Beginning at the first line of the data, print each line exactly, stopping after the line that contains "Mijn Bentacer".

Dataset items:
>>>

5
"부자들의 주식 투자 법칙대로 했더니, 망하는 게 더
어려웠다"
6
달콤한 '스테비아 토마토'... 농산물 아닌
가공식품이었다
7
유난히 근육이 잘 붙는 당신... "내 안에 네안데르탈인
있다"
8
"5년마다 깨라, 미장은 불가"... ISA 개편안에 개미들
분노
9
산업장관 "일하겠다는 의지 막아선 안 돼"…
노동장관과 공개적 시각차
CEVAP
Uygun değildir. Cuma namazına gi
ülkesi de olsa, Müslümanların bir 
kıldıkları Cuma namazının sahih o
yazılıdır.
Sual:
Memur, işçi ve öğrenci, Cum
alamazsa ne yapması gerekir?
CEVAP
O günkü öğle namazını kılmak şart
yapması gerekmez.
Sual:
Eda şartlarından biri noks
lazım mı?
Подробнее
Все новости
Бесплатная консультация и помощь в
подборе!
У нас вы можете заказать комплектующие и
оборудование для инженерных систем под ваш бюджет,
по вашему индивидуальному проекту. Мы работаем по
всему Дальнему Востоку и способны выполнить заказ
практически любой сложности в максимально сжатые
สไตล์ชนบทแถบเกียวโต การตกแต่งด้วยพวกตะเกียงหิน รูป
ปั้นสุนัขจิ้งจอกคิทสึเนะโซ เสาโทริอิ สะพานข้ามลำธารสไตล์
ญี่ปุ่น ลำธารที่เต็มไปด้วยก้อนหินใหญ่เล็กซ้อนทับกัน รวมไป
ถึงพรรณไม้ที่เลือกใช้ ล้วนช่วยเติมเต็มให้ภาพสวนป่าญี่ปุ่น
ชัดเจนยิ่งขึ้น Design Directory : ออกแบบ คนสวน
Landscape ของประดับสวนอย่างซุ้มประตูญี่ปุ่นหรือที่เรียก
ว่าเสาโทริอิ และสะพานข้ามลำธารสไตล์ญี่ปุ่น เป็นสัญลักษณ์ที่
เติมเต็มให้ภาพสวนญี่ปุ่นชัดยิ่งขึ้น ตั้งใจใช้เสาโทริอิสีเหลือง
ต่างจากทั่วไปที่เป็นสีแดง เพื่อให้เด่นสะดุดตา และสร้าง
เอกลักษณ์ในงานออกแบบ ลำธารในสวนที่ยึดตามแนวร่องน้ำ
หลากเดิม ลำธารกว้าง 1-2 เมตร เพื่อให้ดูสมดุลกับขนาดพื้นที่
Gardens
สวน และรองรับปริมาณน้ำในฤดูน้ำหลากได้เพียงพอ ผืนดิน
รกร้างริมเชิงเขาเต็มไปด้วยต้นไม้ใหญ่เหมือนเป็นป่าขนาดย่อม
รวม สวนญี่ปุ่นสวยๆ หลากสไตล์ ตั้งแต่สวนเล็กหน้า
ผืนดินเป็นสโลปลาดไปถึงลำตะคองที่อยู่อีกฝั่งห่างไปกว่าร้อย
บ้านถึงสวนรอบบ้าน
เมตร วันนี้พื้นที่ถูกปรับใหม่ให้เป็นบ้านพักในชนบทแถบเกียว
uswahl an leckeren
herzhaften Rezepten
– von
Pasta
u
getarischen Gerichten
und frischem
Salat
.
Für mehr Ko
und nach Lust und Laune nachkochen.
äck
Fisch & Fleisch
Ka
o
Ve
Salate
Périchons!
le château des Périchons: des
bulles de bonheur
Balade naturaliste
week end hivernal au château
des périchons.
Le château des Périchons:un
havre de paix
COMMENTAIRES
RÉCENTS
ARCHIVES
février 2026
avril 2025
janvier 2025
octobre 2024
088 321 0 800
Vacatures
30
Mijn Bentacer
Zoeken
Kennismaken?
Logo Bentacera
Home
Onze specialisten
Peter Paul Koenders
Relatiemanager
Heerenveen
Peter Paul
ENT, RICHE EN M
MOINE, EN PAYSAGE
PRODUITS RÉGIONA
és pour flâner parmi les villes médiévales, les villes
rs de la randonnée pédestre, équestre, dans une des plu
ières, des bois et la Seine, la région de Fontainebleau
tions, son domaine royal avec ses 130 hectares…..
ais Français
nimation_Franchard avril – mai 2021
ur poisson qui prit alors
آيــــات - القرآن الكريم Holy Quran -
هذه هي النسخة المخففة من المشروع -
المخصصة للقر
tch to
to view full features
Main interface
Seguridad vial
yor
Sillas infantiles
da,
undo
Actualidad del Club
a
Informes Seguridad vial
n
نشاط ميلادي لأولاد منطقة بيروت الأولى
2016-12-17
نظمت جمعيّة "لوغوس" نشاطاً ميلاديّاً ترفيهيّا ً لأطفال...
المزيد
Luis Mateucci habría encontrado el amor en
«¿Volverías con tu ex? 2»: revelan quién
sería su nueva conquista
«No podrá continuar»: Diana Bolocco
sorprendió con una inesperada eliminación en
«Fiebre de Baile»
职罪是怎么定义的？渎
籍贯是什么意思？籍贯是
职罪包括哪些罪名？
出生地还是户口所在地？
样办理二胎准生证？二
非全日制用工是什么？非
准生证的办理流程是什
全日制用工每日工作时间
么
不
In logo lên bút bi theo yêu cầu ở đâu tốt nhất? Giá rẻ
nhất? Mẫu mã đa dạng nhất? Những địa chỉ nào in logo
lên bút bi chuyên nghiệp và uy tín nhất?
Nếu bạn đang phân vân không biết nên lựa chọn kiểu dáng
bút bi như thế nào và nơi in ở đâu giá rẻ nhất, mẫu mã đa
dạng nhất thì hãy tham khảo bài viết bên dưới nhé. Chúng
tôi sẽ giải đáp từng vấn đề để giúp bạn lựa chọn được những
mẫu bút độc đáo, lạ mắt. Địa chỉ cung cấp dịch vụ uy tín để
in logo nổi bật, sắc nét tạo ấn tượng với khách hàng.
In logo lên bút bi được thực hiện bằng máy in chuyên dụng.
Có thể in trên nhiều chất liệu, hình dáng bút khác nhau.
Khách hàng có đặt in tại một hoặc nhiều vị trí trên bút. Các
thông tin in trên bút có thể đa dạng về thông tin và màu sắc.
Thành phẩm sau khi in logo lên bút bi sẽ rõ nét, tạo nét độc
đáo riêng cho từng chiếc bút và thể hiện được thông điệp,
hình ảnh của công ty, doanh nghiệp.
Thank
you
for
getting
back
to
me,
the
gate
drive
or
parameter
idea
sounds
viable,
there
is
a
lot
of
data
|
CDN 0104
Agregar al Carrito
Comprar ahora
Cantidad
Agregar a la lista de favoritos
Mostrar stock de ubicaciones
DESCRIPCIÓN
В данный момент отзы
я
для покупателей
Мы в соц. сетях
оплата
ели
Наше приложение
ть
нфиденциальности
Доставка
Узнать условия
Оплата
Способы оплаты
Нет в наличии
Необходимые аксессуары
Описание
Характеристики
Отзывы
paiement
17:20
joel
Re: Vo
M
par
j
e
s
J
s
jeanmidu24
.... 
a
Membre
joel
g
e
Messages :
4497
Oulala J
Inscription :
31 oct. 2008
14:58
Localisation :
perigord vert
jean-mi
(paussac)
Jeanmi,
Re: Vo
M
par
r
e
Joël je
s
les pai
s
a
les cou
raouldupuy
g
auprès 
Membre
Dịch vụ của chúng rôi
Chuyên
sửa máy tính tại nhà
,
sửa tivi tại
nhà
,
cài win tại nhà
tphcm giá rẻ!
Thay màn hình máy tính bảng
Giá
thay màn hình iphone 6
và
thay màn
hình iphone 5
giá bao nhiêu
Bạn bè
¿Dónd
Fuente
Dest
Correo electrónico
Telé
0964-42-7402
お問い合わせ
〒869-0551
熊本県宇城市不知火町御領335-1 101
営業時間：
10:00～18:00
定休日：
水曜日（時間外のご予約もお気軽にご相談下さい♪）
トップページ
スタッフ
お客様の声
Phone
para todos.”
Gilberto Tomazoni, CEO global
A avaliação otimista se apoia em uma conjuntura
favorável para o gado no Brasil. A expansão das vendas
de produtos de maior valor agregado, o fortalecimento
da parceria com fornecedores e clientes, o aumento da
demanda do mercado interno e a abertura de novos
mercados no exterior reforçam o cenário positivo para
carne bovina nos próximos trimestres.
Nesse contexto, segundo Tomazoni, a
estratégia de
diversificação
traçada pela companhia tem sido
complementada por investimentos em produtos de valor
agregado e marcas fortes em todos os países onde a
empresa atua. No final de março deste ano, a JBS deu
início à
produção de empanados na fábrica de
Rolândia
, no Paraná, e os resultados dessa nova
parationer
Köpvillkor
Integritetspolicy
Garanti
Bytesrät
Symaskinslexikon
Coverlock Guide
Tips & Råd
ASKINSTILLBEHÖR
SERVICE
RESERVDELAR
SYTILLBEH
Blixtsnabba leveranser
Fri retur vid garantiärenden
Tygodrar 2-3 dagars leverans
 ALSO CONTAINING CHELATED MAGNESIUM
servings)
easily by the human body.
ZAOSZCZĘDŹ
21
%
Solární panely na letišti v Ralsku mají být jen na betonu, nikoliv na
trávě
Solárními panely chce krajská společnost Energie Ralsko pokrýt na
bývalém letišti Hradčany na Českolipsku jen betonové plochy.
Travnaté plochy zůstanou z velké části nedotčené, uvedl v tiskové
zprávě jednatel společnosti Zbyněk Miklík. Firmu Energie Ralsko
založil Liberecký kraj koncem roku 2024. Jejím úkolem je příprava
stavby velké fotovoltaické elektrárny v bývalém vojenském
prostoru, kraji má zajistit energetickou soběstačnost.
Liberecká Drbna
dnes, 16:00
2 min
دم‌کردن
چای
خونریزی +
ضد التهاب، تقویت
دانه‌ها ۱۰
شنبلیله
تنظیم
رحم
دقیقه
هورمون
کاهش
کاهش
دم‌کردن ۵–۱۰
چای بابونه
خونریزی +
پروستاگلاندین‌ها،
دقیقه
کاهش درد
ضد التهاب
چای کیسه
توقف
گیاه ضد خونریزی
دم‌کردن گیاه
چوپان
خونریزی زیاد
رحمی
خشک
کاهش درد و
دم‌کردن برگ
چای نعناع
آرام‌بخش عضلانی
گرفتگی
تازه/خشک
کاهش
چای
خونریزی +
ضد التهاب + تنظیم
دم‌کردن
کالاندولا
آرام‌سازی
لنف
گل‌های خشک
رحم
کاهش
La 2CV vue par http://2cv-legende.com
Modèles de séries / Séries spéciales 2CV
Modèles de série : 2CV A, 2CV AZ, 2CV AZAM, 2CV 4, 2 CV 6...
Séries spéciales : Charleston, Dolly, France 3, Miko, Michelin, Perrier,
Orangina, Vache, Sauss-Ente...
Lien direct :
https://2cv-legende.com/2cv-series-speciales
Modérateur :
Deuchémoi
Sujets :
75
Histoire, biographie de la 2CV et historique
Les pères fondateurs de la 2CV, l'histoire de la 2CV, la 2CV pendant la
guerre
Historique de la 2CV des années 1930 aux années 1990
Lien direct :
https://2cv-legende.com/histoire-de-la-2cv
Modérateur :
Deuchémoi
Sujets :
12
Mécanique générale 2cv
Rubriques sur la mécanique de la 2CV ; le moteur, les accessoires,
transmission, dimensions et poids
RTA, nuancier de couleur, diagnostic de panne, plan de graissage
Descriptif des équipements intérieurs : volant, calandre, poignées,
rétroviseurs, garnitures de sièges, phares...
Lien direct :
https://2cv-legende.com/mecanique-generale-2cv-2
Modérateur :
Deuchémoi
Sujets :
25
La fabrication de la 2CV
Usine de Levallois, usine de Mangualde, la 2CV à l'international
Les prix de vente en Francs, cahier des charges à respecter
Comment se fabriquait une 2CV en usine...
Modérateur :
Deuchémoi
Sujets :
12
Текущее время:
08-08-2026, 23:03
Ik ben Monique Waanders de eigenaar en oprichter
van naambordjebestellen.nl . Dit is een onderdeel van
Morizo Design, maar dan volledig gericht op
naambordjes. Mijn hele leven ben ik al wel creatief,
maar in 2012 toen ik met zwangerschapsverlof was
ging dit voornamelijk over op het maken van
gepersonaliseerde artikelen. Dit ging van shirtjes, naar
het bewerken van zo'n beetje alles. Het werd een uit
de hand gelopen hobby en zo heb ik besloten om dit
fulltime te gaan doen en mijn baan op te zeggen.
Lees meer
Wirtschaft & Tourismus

<<<

◆ Solved problem
5
"부자들의 주식 투자 법칙대로 했더니, 망하는 게 더
어려웠다"
6
달콤한 '스테비아 토마토'... 농산물 아닌
가공식품이었다
7
유난히 근육이 잘 붙는 당신... "내 안에 네안데르탈인
있다"
8
"5년마다 깨라, 미장은 불가"... ISA 개편안에 개미들
분노
9
산업장관 "일하겠다는 의지 막아선 안 돼"…
노동장관과 공개적 시각차
CEVAP
Uygun değildir. Cuma namazına gi
ülkesi de olsa, Müslümanların bir 
kıldıkları Cuma namazının sahih o
yazılıdır.
Sual:
Memur, işçi ve öğrenci, Cum
alamazsa ne yapması gerekir?
CEVAP
O günkü öğle namazını kılmak şart
yapması gerekmez.
Sual:
Eda şartlarından biri noks
lazım mı?
Подробнее
Все новости
Бесплатная консультация и помощь в
подборе!
У нас вы можете заказать комплектующие и
оборудование для инженерных систем под ваш бюджет,
по вашему индивидуальному проекту. Мы работаем по
всему Дальнему Востоку и способны выполнить заказ
практически любой сложности в максимально сжатые
สไตล์ชนบทแถบเกียวโต การตกแต่งด้วยพวกตะเกียงหิน รูป
ปั้นสุนัขจิ้งจอกคิทสึเนะโซ เสาโทริอิ สะพานข้ามลำธารสไตล์
ญี่ปุ่น ลำธารที่เต็มไปด้วยก้อนหินใหญ่เล็กซ้อนทับกัน รวมไป
ถึงพรรณไม้ที่เลือกใช้ ล้วนช่วยเติมเต็มให้ภาพสวนป่าญี่ปุ่น
ชัดเจนยิ่งขึ้น Design Directory : ออกแบบ คนสวน
Landscape ของประดับสวนอย่างซุ้มประตูญี่ปุ่นหรือที่เรียก
ว่าเสาโทริอิ และสะพานข้ามลำธารสไตล์ญี่ปุ่น เป็นสัญลักษณ์ที่
เติมเต็มให้ภาพสวนญี่ปุ่นชัดยิ่งขึ้น ตั้งใจใช้เสาโทริอิสีเหลือง
ต่างจากทั่วไปที่เป็นสีแดง เพื่อให้เด่นสะดุดตา และสร้าง
เอกลักษณ์ในงานออกแบบ ลำธารในสวนที่ยึดตามแนวร่องน้ำ
หลากเดิม ลำธารกว้าง 1-2 เมตร เพื่อให้ดูสมดุลกับขนาดพื้นที่
Gardens
สวน และรองรับปริมาณน้ำในฤดูน้ำหลากได้เพียงพอ ผืนดิน
รกร้างริมเชิงเขาเต็มไปด้วยต้นไม้ใหญ่เหมือนเป็นป่าขนาดย่อม
รวม สวนญี่ปุ่นสวยๆ หลากสไตล์ ตั้งแต่สวนเล็กหน้า
ผืนดินเป็นสโลปลาดไปถึงลำตะคองที่อยู่อีกฝั่งห่างไปกว่าร้อย
บ้านถึงสวนรอบบ้าน
เมตร วันนี้พื้นที่ถูกปรับใหม่ให้เป็นบ้านพักในชนบทแถบเกียว
uswahl an leckeren
herzhaften Rezepten
– von
Pasta
u
getarischen Gerichten
und frischem
Salat
.
Für mehr Ko
und nach Lust und Laune nachkochen.
äck
Fisch & Fleisch
Ka
o
Ve
Salate
Périchons!
le château des Périchons: des
bulles de bonheur
Balade naturaliste
week end hivernal au château
des périchons.
Le château des Périchons:un
havre de paix
COMMENTAIRES
RÉCENTS
ARCHIVES
février 2026
avril 2025
janvier 2025
octobre 2024
088 321 0 800
Vacatures
30
Mijn Bentacer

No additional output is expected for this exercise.